According to 2016 official estimates, almost 60% of the rural population in Mexico (16.9 million people) had income levels below the poverty line, and approximately 29.2% (8.3 million) could not even afford the basic food basket. Whereas most poverty research disregards gender and exclusively analyzes average income or the expected probability of being poor, we depart from these approaches by examining the effect of potential risk factors on two of the lowest quantiles of income-to-poverty ratio distribution, namely the corresponding to poor and extremely poor families. Focusing on identifying heterogeneous effects according to the sex of the household head, we apply additive quantile models to a cross-sectional dataset containing information on 4,434 women-headed and 14,877 men-headed households. For each model, we introduce 45 variables at the individual/household, community, and regional levels. Two major contributions emerge from this paper. First, the identification of a subset of significant factors whose effect is independent of the head's sex and is relevant for poor and extremely poor families. This is found for the variables credit card ownership, access to basic housing services, education level, and satisfaction with public services. Second, results also identify a subset of significant factors with an uneven effect on income according to the sex of the head that is observed both in the poor and extremely poor households. Variables having this gendered effect are the community's income inequality, municipal human development, social networks, access to social security, and gender-based violence against women in the public sphere. Out of these, particularly relevant is the effect of the last three factors, whose association with income has not been explored before for rural Mexico and for which the bias among sexes increases as family income grows from extreme poverty to poverty level.
根据 2016 年的官方估计,墨西哥近 60%的农村人口(1690 万人)收入水平低于贫困线,约 29.2%(830 万人)甚至负担不起基本的食物篮。
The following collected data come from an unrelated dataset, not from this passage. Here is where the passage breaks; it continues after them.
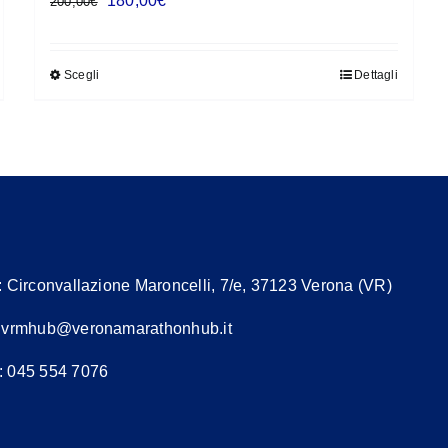
180,00
€
200,00
€
prezzo
prezzo
originale
attuale
Scegli
Dettagli
Questo
era:
è:
prodotto
200,00€.
180,00€.
ha
più
varianti.
Le
opzioni
possono
:
Circonvallazione Maroncelli, 7/e, 37123 Verona (VR)
essere
scelte
:
vrmhub@veronamarathonhub.it
nella
: 045 554 7076
pagina
del
prodotto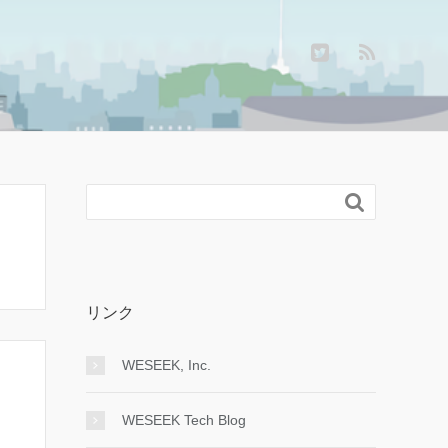

リンク
WESEEK, Inc.
WESEEK Tech Blog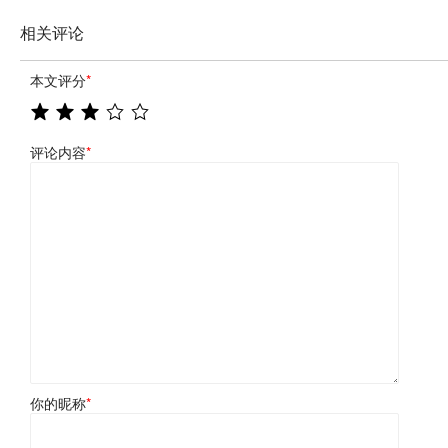
相关评论
本文评分
*
评论内容
*
你的昵称
*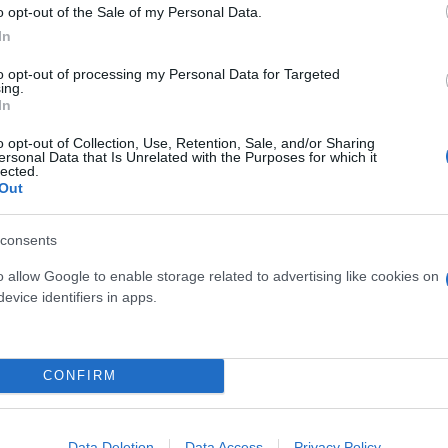
o opt-out of the Sale of my Personal Data.
ες τοπικές νεφώσεις πρόσκαιρα και κατά τόπους πιο
In
 πρωινές ώρες. Η θερμοκρασία θα κυμανθεί από 18 έ
to opt-out of processing my Personal Data for Targeted
πό νότιες-νοτιοανατολικές διευθύνσεις 3 έως 4 και
ing.
In
o opt-out of Collection, Use, Retention, Sale, and/or Sharing
ersonal Data that Is Unrelated with the Purposes for which it
lected.
Out
consents
o allow Google to enable storage related to advertising like cookies on
evice identifiers in apps.
CONFIRM
Data Deletion
Data Access
Privacy Policy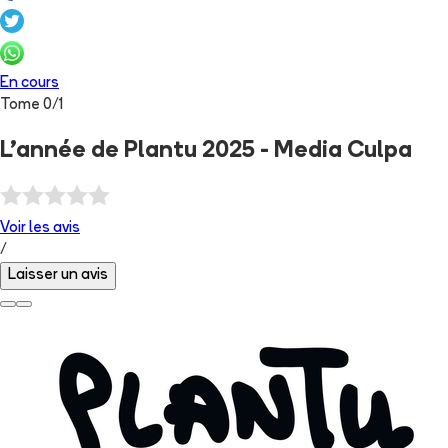
En cours
Tome
0
/
1
L'année de Plantu 2025 - Media Culpa
Voir les
avis
/
Laisser un avis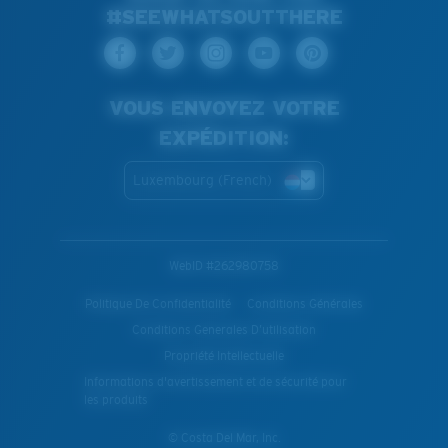
#SEEWHATSOUTTHERE
VOUS ENVOYEZ VOTRE
EXPÉDITION:
Luxembourg (French)
WebID #
262980758
Politique De Confidentialité
Conditions Générales
Conditions Generales D’utilisation
Propriété Intellectuelle
Informations d'avertissement et de sécurité pour
les produits
© Costa Del Mar, Inc.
大多数贫困研究忽略了性别,仅分析平均收入或陷入贫困的预期概率,而我们通过考察潜在风险因素对收入-贫困比分布的两个最低分位数的影响,即贫困和极度贫困家庭的相应影响,偏离了这些方法。我们专注于根据家庭户主的性别识别异质效应,将加性分位数模型应用于包含 4434 个女性户主和 14877 个男性户主家庭信息的横截面数据集。对于每个模型,我们在个人/家庭、社区和地区层面引入 45 个变量。本文有两个主要贡献。首先,确定了一组重要因素,这些因素的影响独立于户主的性别,对贫困和极度贫困家庭具有重要意义。这在信用卡拥有、获得基本住房服务、教育水平和对公共服务的满意度等变量中得到了体现。其次,结果还确定了一组重要因素,这些因素对收入的影响根据户主的性别而不均匀,在贫困和极度贫困家庭中都可以观察到。具有这种性别效应的变量是社区的收入不平等、市人类发展、社会网络、获得社会保障以及公共领域对妇女的性别暴力。其中,最后三个因素的影响尤为重要,这些因素以前在墨西哥农村地区没有被探索过,而且随着家庭收入从极度贫困到贫困水平的增长,性别之间的偏见也在增加。